# What is needed
Copy the lines below word for word, skipping any image.

# Data for processing
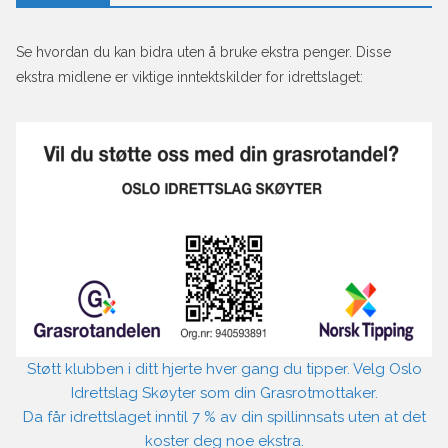
Se hvordan du kan bidra uten å bruke ekstra penger. Disse
ekstra midlene er viktige inntektskilder for idrettslaget:
Støtt klubben i ditt hjerte hver gang du tipper. Velg Oslo
Idrettslag Skøyter som din Grasrotmottaker.
Da får idrettslaget inntil 7 % av din spillinnsats uten at det
koster deg noe ekstra.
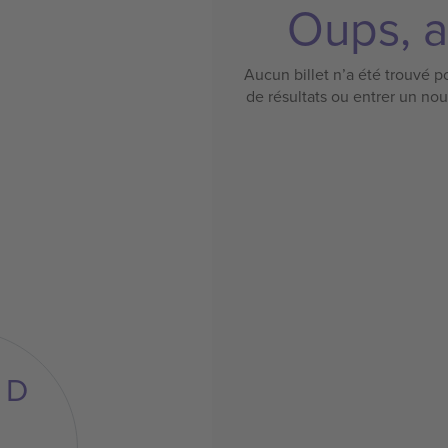
Oups, a
Aucun billet n’a été trouvé po
de résultats ou entrer un no
D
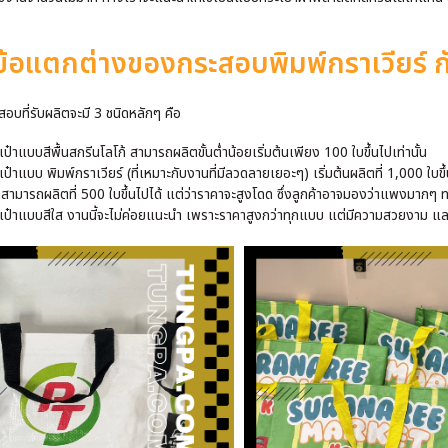
ข้อแตกต่างของกระสอบพิมพ์กราเวียร์ 
สอบที่รับผลิตจะมี 3 ชนิดหลักๆ คือ
เป๋าแบบสีพื้นสกรีนโลโก้ สามารถผลิตขั้นต่ำน้อยเริ่มต้นเพียง 100 ใบขึ้นไปเท่านั้น
เป๋าแบบ พิมพ์กราเวียร์ (ที่เหมาะกับงานที่มีลวดลายเยอะๆ) เริ่มต้นผลิตที่ 1,000 ใบขึ
าสามารถผลิตที่ 500 ใบขึ้นไปได้ แต่ว่าราคาจะสูงโดด ซึ่งลูกค้าอาจมองว่าแพงมากๆ 
เป๋าแบบสีใส งานนี้จะไม่ค่อยแนะนำ เพราะราคาสูงกว่าทุกแบบ แต่มีความสวยงาม และถู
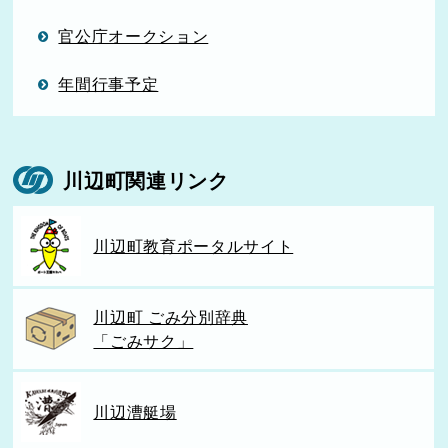
官公庁オークション
年間行事予定
川辺町関連リンク
川辺町教育ポータルサイト
川辺町 ごみ分別辞典
「ごみサク」
川辺漕艇場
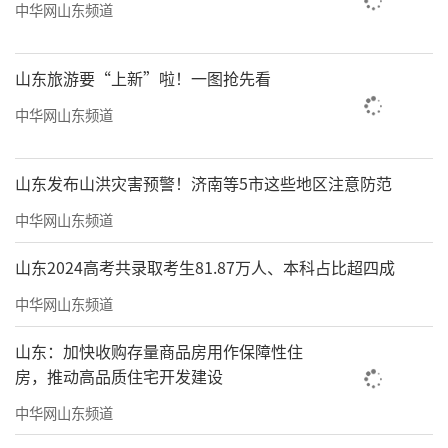
中华网山东频道
山东旅游要“上新”啦！一图抢先看
中华网山东频道
山东发布山洪灾害预警！济南等5市这些地区注意防范
中华网山东频道
山东2024高考共录取考生81.87万人、本科占比超四成
中华网山东频道
山东：加快收购存量商品房用作保障性住
房，推动高品质住宅开发建设
中华网山东频道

# Completed task
Se hvordan du kan bidra uten å bruke ekstra penger. Disse
ekstra midlene er viktige inntektskilder for idrettslaget:
Støtt klubben i ditt hjerte hver gang du tipper. Velg Oslo
Idrettslag Skøyter som din Grasrotmottaker.
Da får idrettslaget inntil 7 % av din spillinnsats uten at det
koster deg noe ekstra.
Oups, a
Aucun billet n’a été trouvé po
de résultats ou entrer un no
D
ข้อแตกต่างของกระสอบพิมพ์กราเวียร์ 
สอบที่รับผลิตจะมี 3 ชนิดหลักๆ คือ
เป๋าแบบสีพื้นสกรีนโลโก้ สามารถผลิตขั้นต่ำน้อยเริ่มต้นเพียง 100 ใบขึ้นไปเท่านั้น
เป๋าแบบ พิมพ์กราเวียร์ (ที่เหมาะกับงานที่มีลวดลายเยอะๆ) เริ่มต้นผลิตที่ 1,000 ใบขึ
าสามารถผลิตที่ 500 ใบขึ้นไปได้ แต่ว่าราคาจะสูงโดด ซึ่งลูกค้าอาจมองว่าแพงมากๆ 
เป๋าแบบสีใส งานนี้จะไม่ค่อยแนะนำ เพราะราคาสูงกว่าทุกแบบ แต่มีความสวยงาม และถู
官公庁オークション
年間行事予定
川辺町関連リンク
川辺町教育ポータルサイト
川辺町 ごみ分別辞典
「ごみサク」
川辺漕艇場
中华网山东频道
山东旅游要“上新”啦！一图抢先看
中华网山东频道
山东发布山洪灾害预警！济南等5市这些地区注意防范
中华网山东频道
山东2024高考共录取考生81.87万人、本科占比超四成
中华网山东频道
山东：加快收购存量商品房用作保障性住
房，推动高品质住宅开发建设
中华网山东频道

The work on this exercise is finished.